The Gram stain is the most widely used staining procedure in bacteriology. It is called a differential stain since it differentiates between Gram-positive and Gram-negative bacteria. Bacteria that stain purple with the Gram staining procedure are termed Gram-positive; those that stain pink are said to be Gram-negative. The terms positive and negative have nothing to do with electrical charge, but simply designate two distinct morphological groups of bacteria.

Gram-positive and Gram-negative bacteria stain differently because of fundamental differences in the structure of their cell walls. The bacterial cell wall serves to give the organism its size and shape as well as to prevent osmotic lysis. The material in the bacterial cell wall which confers rigidity is peptidoglycan.

In electron micrographs, the Gram-positive cell wall appears as a broad, dense wall 20-80 nm thick and consisting of numerous interconnecting layers of peptidoglycan (see Figs. 1A and 1B). Chemically, 60 to 90% of the Gram-positive cell wall is peptidoglycan. Interwoven in the cell wall of Gram-positive are teichoic acids. Teichoic acids, which extend through and beyond the rest of the cell wall, are composed of polymers of glycerol, phosphates, and the sugar alcohol ribitol. Some have a lipid attached (lipoteichoic acid). The outer surface of the peptidoglycan is studded with proteins that differ with the strain and species of the bacterium.

The Gram-negative cell wall, on the other hand, contains only 2-3 layers of peptidoglycan and is surrounded by an outer membrane composed of phospholipids, lipopolysaccharide, lipoprotein, and proteins (see Figs. 2A and 2B). Only 10% - 20% of the Gram-negative cell wall is peptidoglycan. The phospholipids are located mainly in the inner layer of the outer membrane, as are the lipoproteins that connect the outer membrane to the peptidoglycan. The lipopolysaccharides, located in the outer layer of the outer membrane, consist of a lipid portion called lipid A embedded in the membrane and a polysaccharide portion extending outward from the bacterial surface. The outer membrane also contains a number of proteins that differ with the strain and species of the bacterium.

For further information on the Gram-negative and Gram-positive cell wall, see the following Learning Objects in your Lecture Guide:

 

The Gram staining procedure involves four basic steps:

1. The bacteria are first stained with the basic dye crystal violet. Both Gram-positive and Gram-negative bacteria become directly stained and appear purple after this step.
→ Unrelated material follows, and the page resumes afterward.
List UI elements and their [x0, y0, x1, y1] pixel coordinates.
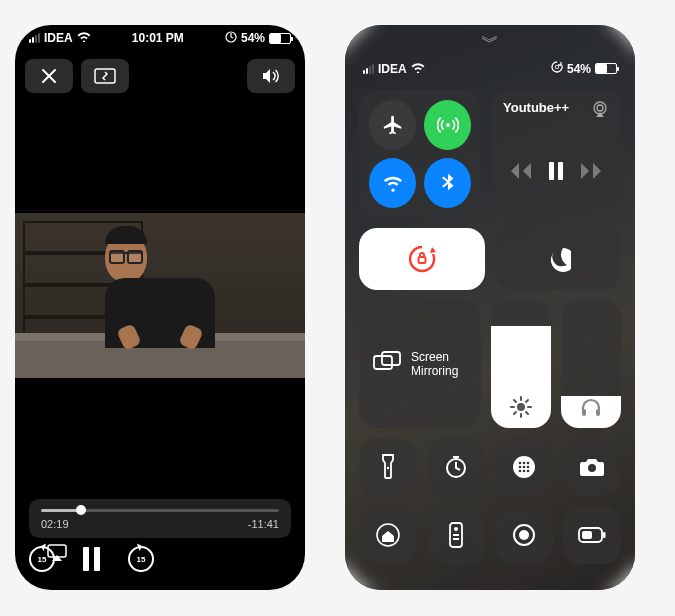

2. The bacteria are then treated with Gram's iodine solution. This allows the stain to be retained better by forming an insoluble crystal violet-iodine complex. Both Gram-positive and Gram-negative bacteria remain purple after this step.

3. Gram's decolorizer, a mixture of ethyl alcohol and acetone, is then added. This is the differential step. Gram-positive bacteria retain the crystal violet-iodine complex while Gram-negative are decolorized.
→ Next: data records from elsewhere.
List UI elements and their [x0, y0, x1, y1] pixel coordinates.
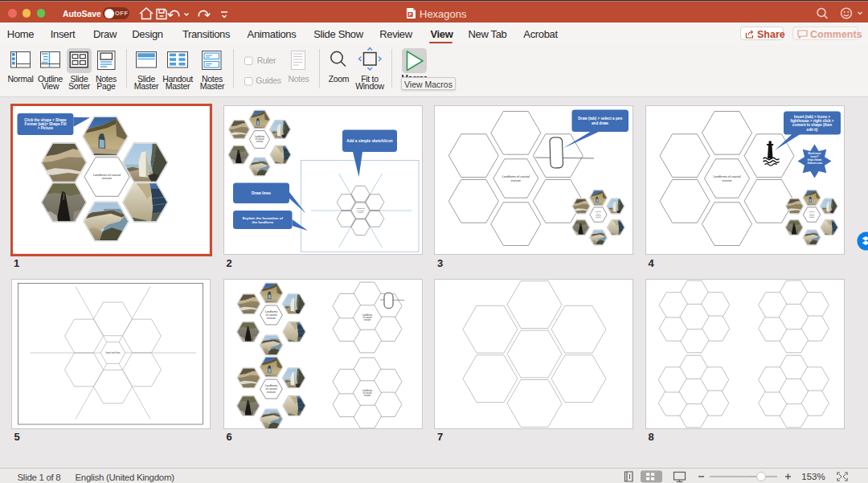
- svg-text:Draw (tab) > select a pen: Draw (tab) > select a pen: [578, 117, 622, 121]
- svg-text:153%: 153%: [801, 472, 825, 481]
- svg-text:.flaticon.com: .flaticon.com: [806, 161, 821, 164]
- svg-text:erosion: erosion: [267, 391, 276, 394]
- svg-text:Format (tab)> Shape Fill: Format (tab)> Shape Fill: [24, 122, 66, 126]
- svg-text:erosion: erosion: [722, 178, 731, 182]
- svg-text:erosion: erosion: [267, 317, 276, 320]
- svg-text:lighthouse > right click >: lighthouse > right click >: [790, 118, 833, 122]
- svg-text:erosion: erosion: [363, 394, 371, 397]
- svg-text:Landforms of coastal: Landforms of coastal: [713, 175, 740, 178]
- svg-text:Click the shape > Shape: Click the shape > Shape: [24, 118, 67, 122]
- svg-text:Add a simple sketch/icon: Add a simple sketch/icon: [346, 139, 393, 143]
- svg-text:the landform: the landform: [252, 219, 273, 223]
- svg-text:erosion: erosion: [596, 216, 602, 218]
- svg-text:P: P: [409, 12, 412, 17]
- svg-text:Insert text here: Insert text here: [105, 351, 120, 354]
- svg-text:erosion: erosion: [363, 318, 371, 321]
- svg-text:erosion: erosion: [256, 140, 263, 143]
- svg-text:Landforms of coastal: Landforms of coastal: [502, 175, 530, 178]
- svg-text:edit it): edit it): [806, 127, 817, 131]
- svg-text:Landforms: Landforms: [356, 207, 365, 209]
- svg-text:> Picture: > Picture: [38, 126, 54, 130]
- svg-text:Draw lines: Draw lines: [252, 191, 271, 195]
- svg-text:and draw.: and draw.: [592, 121, 609, 125]
- svg-text:erosion: erosion: [102, 177, 112, 180]
- svg-text:convert to shape (then: convert to shape (then: [792, 123, 831, 127]
- svg-text:erosion: erosion: [809, 216, 815, 218]
- svg-text:erosion: erosion: [511, 178, 521, 182]
- svg-text:erosion: erosion: [357, 211, 363, 213]
- svg-text:Insert (tab) > Icons >: Insert (tab) > Icons >: [794, 114, 830, 118]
4. Finally, the counterstain safranin (also a basic dye) is applied. Since the Gram-positive bacteria are already stained purple, they are not affected by the counterstain. Gram-negative bacteria, which are now colorless, become directly stained by th e safranin. Thus, Gram-positive appear purple, and Gram-negative appear pink.

With the current theory behind Gram staining, it is thought that in Gram-positive bacteria, the crystal violet and iodine combine to form a larger molecule that precipitates out within the cell. The alcohol/acetone mixture then causes dehydration of the multilayered peptidoglycan, thus decreasing the space between the molecules and causing the cell wall to trap the crystal violet-iodine complex within the cell. In the case of Gram-negative bacteria, the alcohol/acetone mixture, being a lipid solvent, dissolves the outer membrane of the cell wall and may also damage the cytoplasmic membrane to which the peptidoglycan is attached. The few layers of peptidoglycan are unable to retain the crystal violet-iodine complex and the cell is decolorized.
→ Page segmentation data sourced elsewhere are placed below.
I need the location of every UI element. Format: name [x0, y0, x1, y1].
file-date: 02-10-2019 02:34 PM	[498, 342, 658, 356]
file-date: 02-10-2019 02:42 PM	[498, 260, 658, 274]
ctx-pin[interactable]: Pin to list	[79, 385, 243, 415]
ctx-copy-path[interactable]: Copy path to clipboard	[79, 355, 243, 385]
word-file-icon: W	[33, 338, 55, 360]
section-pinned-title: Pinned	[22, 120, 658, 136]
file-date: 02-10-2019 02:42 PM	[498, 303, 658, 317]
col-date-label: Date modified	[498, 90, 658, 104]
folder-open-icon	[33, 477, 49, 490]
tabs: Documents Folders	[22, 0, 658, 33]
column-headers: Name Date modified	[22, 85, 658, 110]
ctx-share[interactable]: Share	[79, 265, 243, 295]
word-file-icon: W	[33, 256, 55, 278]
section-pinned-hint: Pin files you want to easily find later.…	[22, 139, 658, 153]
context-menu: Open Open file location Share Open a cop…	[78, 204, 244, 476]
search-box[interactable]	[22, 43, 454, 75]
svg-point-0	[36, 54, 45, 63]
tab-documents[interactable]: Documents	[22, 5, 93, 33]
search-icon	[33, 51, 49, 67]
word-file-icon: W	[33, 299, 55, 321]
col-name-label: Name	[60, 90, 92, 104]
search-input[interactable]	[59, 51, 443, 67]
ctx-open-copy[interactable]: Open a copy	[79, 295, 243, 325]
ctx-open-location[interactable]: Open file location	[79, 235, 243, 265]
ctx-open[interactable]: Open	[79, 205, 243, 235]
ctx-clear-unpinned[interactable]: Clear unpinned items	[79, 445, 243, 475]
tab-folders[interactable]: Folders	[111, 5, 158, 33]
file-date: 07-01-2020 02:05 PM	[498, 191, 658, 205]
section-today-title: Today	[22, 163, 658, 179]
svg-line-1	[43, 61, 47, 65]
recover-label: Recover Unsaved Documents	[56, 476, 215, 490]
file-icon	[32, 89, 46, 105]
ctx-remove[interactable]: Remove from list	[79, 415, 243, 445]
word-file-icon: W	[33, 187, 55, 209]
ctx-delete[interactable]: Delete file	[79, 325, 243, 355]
It is important to note that Gram-positivity (the ability to retain the purple crystal violet-iodine complex) is not an all-or-nothing phenomenon but a matter of degree. There are several factors that could result in a Gram-positive organism staining Gram-negatively:

1. The method and techniques used. Overheating during heat fixation, over decolorization with alcohol, and even too much washing with water between steps may result in Gram-positive bacteria losing the crystal violet-iodine complex.

2. The age of the culture. Cultures more than 24 hours old may lose their ability to retain the crystal violet-iodine complex.

3. The organism itself. Some Gram-positive bacteria are more able to retain the crystal violet-iodine complex than others.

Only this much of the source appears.